RECORD EXTRACTS: Begin
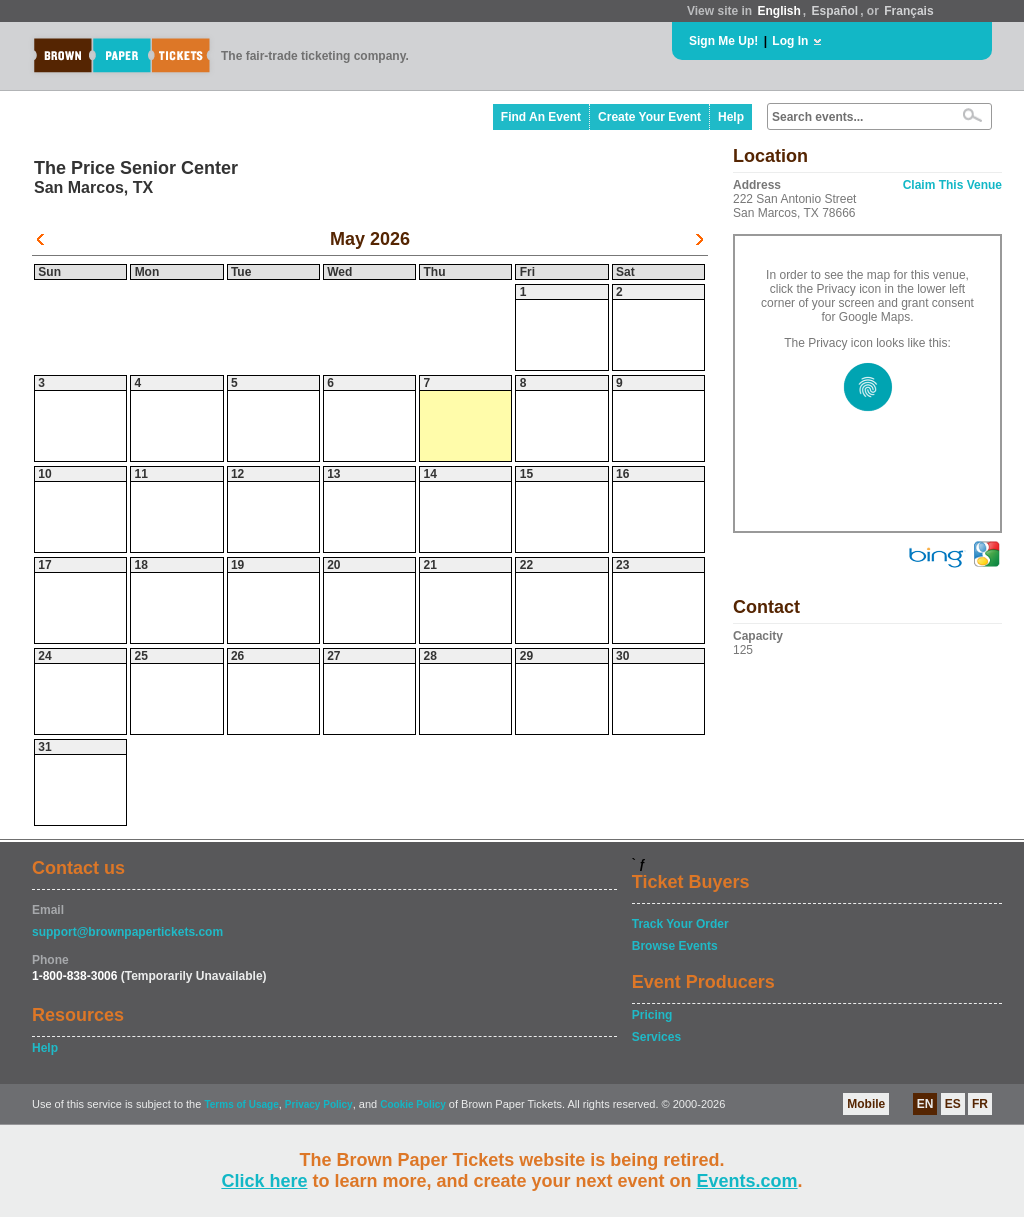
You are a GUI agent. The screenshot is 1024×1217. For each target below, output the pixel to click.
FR (980, 1104)
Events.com (747, 1181)
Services (656, 1037)
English (778, 11)
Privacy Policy (319, 1104)
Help (731, 117)
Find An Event (541, 117)
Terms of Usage (241, 1104)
RECORD EXTRACTS: End
* TASK TO CARRY OUT: Text only, pictures out: give every record again as written.

* EXERCISE OUTPUT:
You are a GUI agent. The screenshot is 1024×1217. For each target below, output the pixel to click.
FR (980, 1104)
Events.com (747, 1181)
Services (656, 1037)
English (778, 11)
Privacy Policy (319, 1104)
Help (731, 117)
Find An Event (541, 117)
Terms of Usage (241, 1104)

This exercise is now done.